INSTRUCTIONS FOR THE TASK: Below are several records. Retype exactly those lines running from the one with "Sepakati Empat Raperda 2026" through the one with "Шоста книжка Н.", end lines included, and no others.

(Extracted data entries)
▼

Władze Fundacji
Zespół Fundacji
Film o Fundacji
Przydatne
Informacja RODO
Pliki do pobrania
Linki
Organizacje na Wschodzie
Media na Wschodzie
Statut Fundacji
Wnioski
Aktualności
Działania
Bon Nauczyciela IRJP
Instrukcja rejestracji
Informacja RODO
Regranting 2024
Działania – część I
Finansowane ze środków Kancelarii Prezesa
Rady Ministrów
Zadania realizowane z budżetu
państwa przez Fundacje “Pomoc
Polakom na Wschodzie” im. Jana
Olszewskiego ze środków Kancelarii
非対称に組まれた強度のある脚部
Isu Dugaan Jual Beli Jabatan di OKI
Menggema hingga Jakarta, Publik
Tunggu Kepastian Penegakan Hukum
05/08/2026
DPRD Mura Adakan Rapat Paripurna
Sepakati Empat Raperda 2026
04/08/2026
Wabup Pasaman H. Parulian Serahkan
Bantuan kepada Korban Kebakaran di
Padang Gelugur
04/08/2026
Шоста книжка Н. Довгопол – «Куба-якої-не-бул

▲
▼

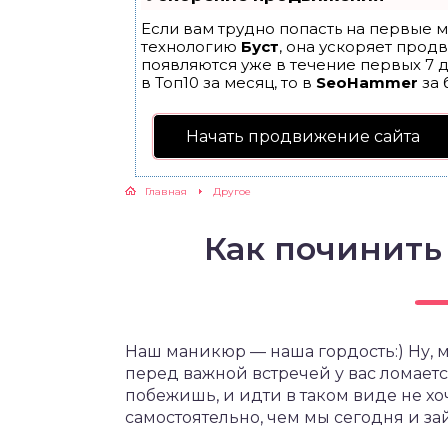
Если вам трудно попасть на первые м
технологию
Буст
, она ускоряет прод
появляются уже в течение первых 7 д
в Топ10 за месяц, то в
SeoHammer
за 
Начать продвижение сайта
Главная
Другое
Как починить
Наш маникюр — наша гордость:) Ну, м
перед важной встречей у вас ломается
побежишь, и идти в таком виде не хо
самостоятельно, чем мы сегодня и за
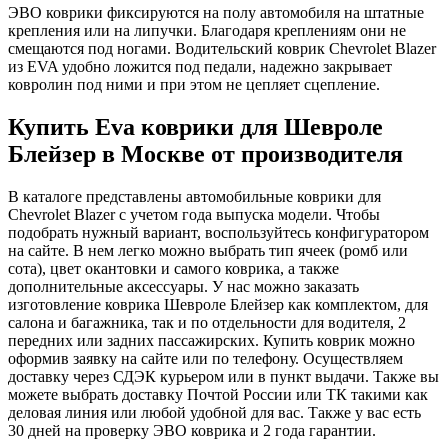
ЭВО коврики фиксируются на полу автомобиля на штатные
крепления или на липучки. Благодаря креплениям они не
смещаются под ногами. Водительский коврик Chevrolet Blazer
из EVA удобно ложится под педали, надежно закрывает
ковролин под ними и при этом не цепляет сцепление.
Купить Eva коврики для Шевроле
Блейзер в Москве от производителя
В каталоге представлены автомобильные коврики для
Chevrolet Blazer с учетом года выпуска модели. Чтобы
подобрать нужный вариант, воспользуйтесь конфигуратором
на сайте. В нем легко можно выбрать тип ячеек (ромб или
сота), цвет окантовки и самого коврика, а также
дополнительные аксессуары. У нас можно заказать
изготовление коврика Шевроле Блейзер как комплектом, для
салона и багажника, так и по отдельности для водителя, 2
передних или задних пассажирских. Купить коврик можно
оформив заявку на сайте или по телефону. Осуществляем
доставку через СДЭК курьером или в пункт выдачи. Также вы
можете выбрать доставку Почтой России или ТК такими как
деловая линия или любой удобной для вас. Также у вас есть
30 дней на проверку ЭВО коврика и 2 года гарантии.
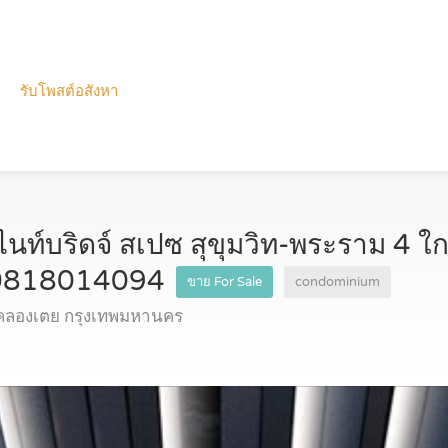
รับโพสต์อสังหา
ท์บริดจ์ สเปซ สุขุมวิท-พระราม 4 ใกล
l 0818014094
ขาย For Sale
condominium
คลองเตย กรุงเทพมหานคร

▲

COMPLETED EXERCISE:
Sepakati Empat Raperda 2026
04/08/2026
Wabup Pasaman H. Parulian Serahkan
Bantuan kepada Korban Kebakaran di
Padang Gelugur
04/08/2026
Шоста книжка Н. Довгопол – «Куба-якої-не-бул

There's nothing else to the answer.